Sortir en mer au large du Var, c’est d’habitude la promesse d’un ballet de dauphins ou d’une baleine curieuse qui vient frôler le bateau. Mathieu Brondi, capitaine chez Sanary Aventure Marine, en sait quelque chose : la veille encore, un cachalot lui avait offert un moment rare.

Mais le lendemain, à une quarantaine de kilomètres des côtes, le décor a viré au cauchemar. Ce que son drone a filmé va glacer plus d’un amoureux de la mer.

Une sortie qui devait ressembler aux autres

Vendredi 10 juillet, Mathieu Brondi prend la mer comme il le fait presque chaque semaine depuis les côtes françaises. Ses clients viennent pour observer des cétacés en pleine santé : dauphins, raies, tortues, parfois une baleine. La Méditerranée, malgré sa petite taille à l’échelle mondiale, reste un sanctuaire pour ces espèces.

Sauf que ce jour-là, à une quarantaine de kilomètres au large de Sanary-sur-Mer, l’équipage tombe sur une scène inhabituelle. Une carcasse flotte à la surface. Autour d’elle, trois silhouettes tournent lentement avant de venir mordre dans la chair.

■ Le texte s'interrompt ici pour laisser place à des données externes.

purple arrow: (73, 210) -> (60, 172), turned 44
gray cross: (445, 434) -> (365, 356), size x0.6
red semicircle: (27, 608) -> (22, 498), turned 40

Le capitaine sort son drone et filme. Les images, publiées sur les réseaux sociaux, montrent un cachalot mort encerclé par des requins qui s’en nourrissent. Une scène rarement documentée dans cette zone, qui rappelle brutalement la fragilité de cet écosystème marin, un sujet que la France peine encore à mesurer à sa juste échelle.

Le contraste qui frappe : de la magie à la mort en 24 heures

C’est ce décalage brutal qui marque le plus le capitaine. « Cette rencontre nous ramène très, très vite à la réalité, nous qui sommes plutôt habitués à voir des cétacés en pleine santé », confie-t-il. « J’avais encore en tête les images de la veille, d’un cachalot qui avait été très curieux et qui nous avait offert une rencontre magique. »

Deux images, deux jours, un même animal peut-être : la vie et la mort d’un géant des abysses filmées à quelques heures d’intervalle. Pour Mathieu Brondi, cette découverte confirme surtout l’urgence de protéger un milieu que ses clients viennent admirer sans toujours en mesurer la vulnérabilité. « Il faut le protéger davantage. C’est aussi pour cela que nous essayons au maximum de sensibiliser nos clients lors de chacune de nos sorties », insiste-t-il.

Reste une question qui taraude tout le monde : comment ce cachalot est-il mort ? Le capitaine penche pour une cause précise, redoutée par les défenseurs de la biodiversité marine et directement liée au trafic maritime intense qui traverse ce petit bout de Méditerranée française.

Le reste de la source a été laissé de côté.